All this is underpinned by working at ensuring that consumers are informed of these goals and their implementation.
The Functions of FCCC
The main function of FCCC is administering the FCCC Act 2010.
For consumers, this can mean receiving and considering complaints concerning matters affecting or likely to affect the interests of consumers such as fraud and deception, and taking action where required. Information regarding consumers’ rights is made accessible to consumers via both mainstream and social media and their website. Another primary function is the dissemination of information concerning consumer affairs to producers, manufacturers and suppliers of goods or services so they know the regulations.
Monitoring of commercial activities is also carried out to collect information and ensure everything is above board.
The Different FCCC Divisions
FCCC is comprised of several divisions that are responsible for different functions. These are the Corporate and Finance division, Legal, Risk Management and Governance division, Economic Regulation division, Price control and Monitoring division, and Competition and Compliance division. The Corporate & Finance Division supports the other divisions through the delivery of key corporate services. It does so by overseeing the functions of human resources, finance, procurement, information technology and administration.
FCCC gets all legal expertise necessary through the Legal, Risk Management and Governance division and the Economic Regulation Division is responsible for determining the prices of the products that are controlled by FCCC and undertaking independent analysis and review on any industry engaged in the supply of essential services. Price Control and Monitoring performs a major core function of controlling prices of goods and services where competition is restricted or lessened or as the Commission deems necessary. It undertakes price reviews and costing assessments of price control goods and services and ensures compliance with the price control.

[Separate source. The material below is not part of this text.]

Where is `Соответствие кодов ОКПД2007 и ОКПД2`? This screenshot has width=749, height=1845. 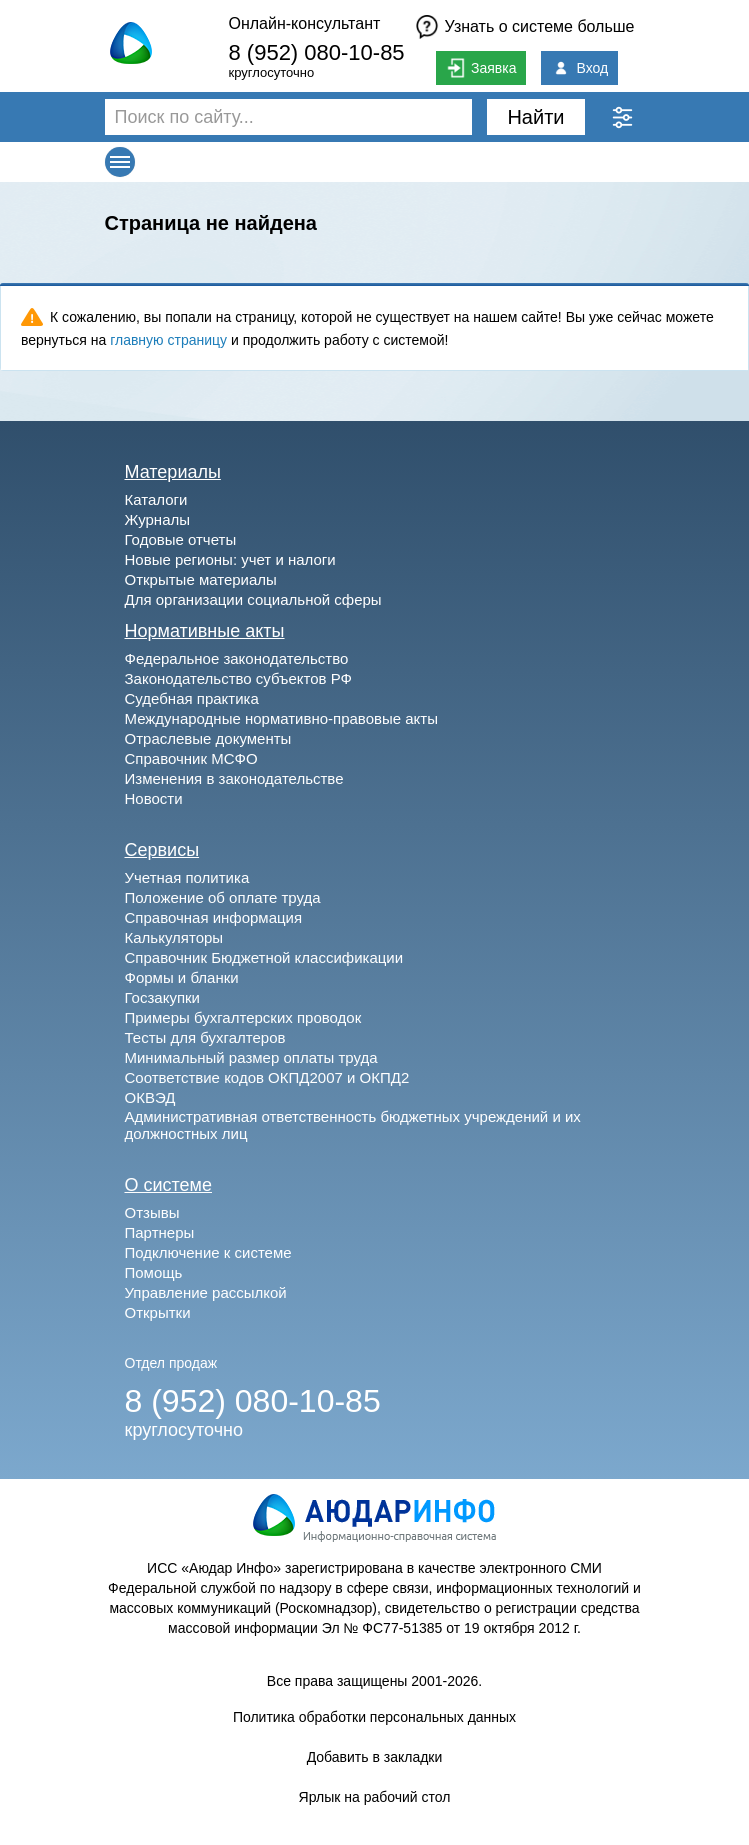 Соответствие кодов ОКПД2007 и ОКПД2 is located at coordinates (267, 1077).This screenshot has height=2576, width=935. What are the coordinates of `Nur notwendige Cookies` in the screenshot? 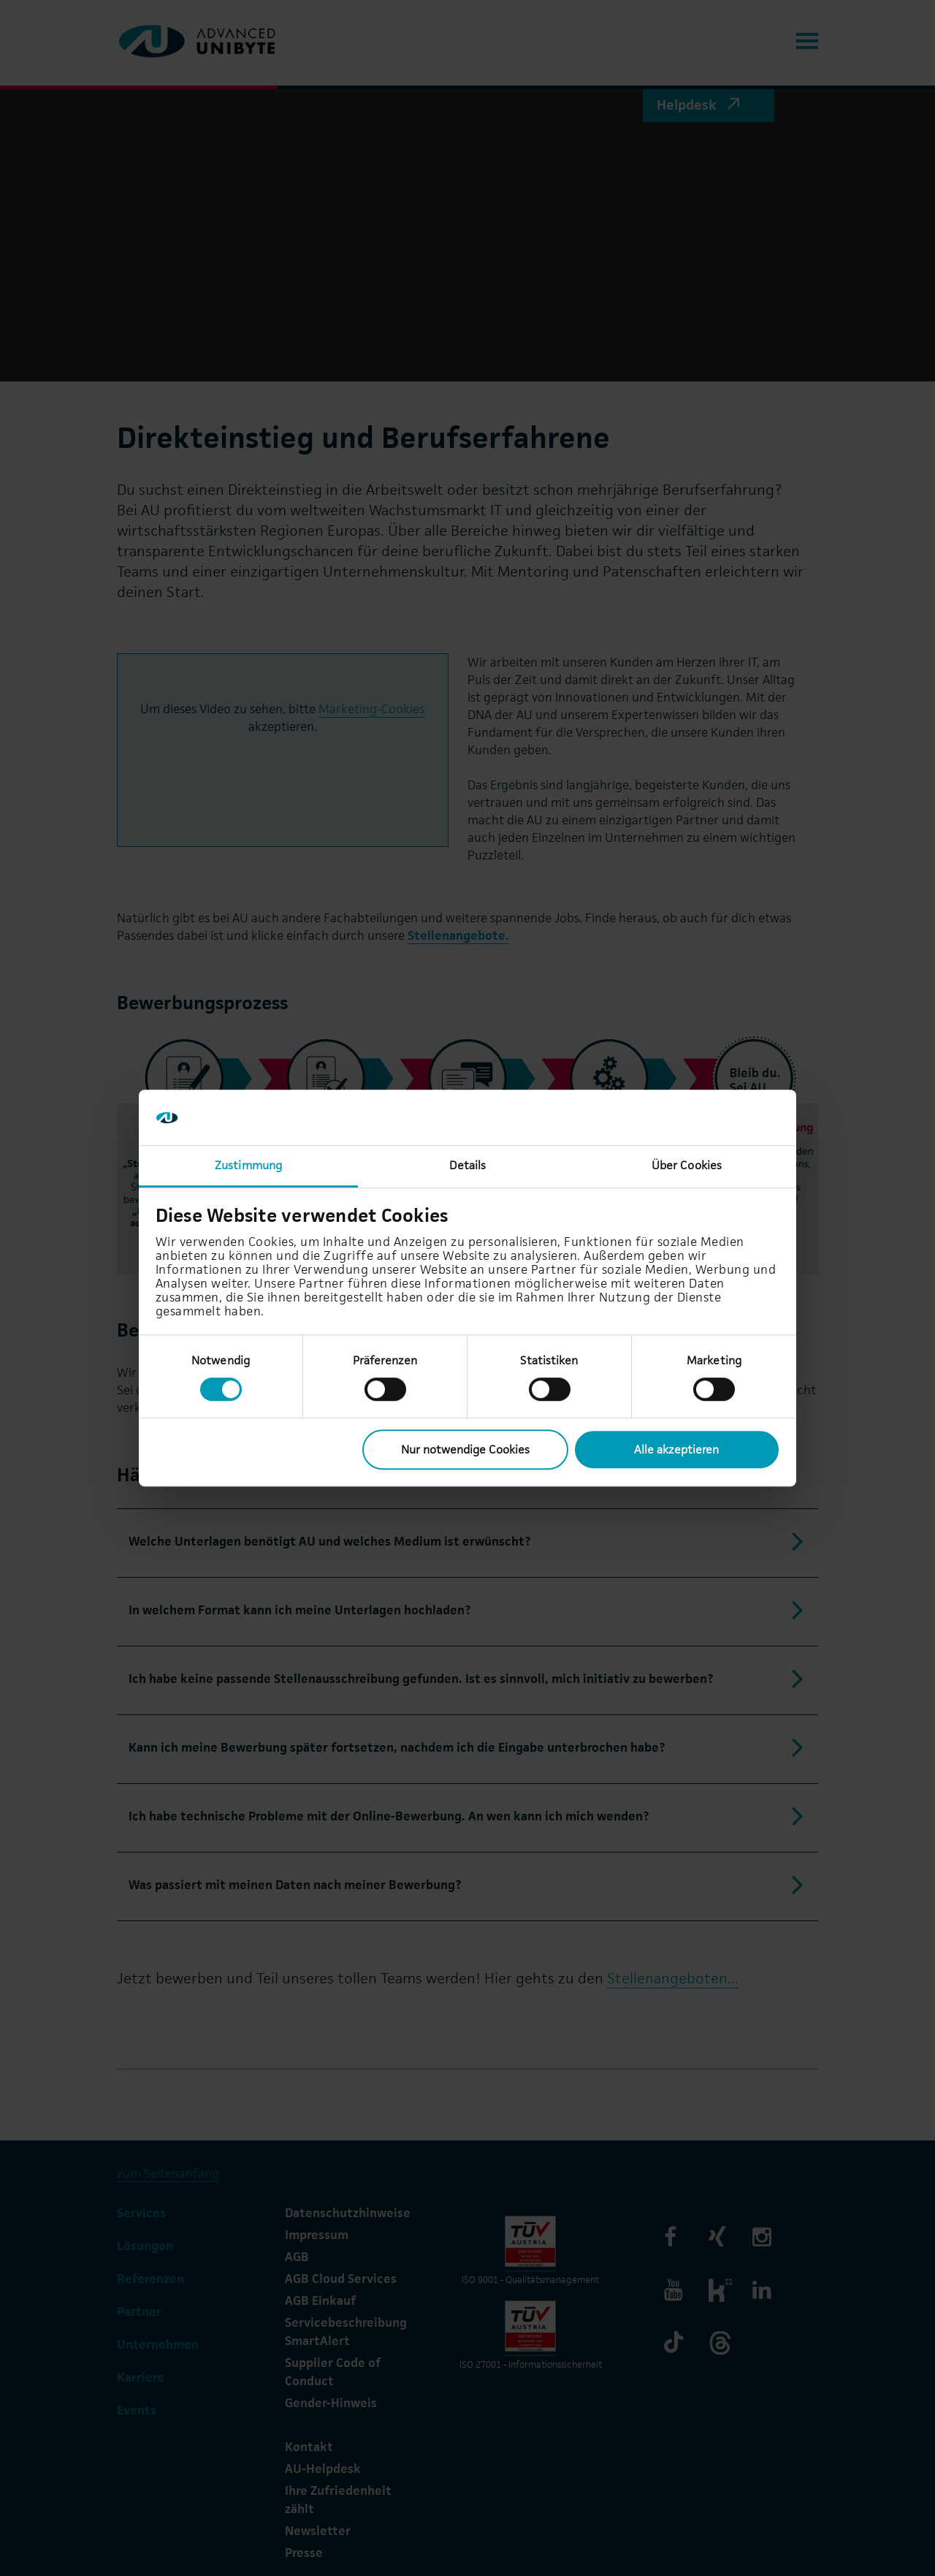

Finally, the Competition and Compliance division enforces competition and compliant provisions. This is done by investigating complaints relating to restrictive and unfair trade practices relating to the supply of goods and services in the Fijian market. Other roles include promoting awareness of consumers, working together with consumer bodies, making available to consumers information and guidelines relating to the obligation of persons and the rights and remedies available under the FCCC Act 2010.
The Future of FCCC
Of utmost importance to FCCC for the future is to keep ensuring that consumer rights are protected and the current regulatory system is modernised as time goes along to keep pace with any challenges that may occur in the future as well as for smoother operation and efficiency.
This includes the review of the FCCC Act 2010, and work commencing on the development of a National Competition and Consumer Policy framework.
FCCC also intends to continue its commitment to social equity and inclusion. For example, this year, they won the Women in Business award for Employer of Choice.
On that note, their societal responsibilities include the promotion of gender equality, awareness sessions on consumer protection, trader compliance, stakeholder strategic plan awareness, corporate responsibilities and contributions to charity. Continued growth of the FCCC’s presence at a national and regional level is also critical and in the coming years, the goal is to pursue a trusted collaborative working relationship with the industries and strategic partners to enable effective good governance, risk management, detection and disruption of restrictive and unfair trade practices.
Ultimately, there are four basic goals; ensure markets for goods and services in Fiji are competitive, goods and services are safe for consumers and they are provided with adequate and accurate information about goods and services, regulation is applied where competition does not suffice to do so and to maintain FCCC’s role as an independent and expert body.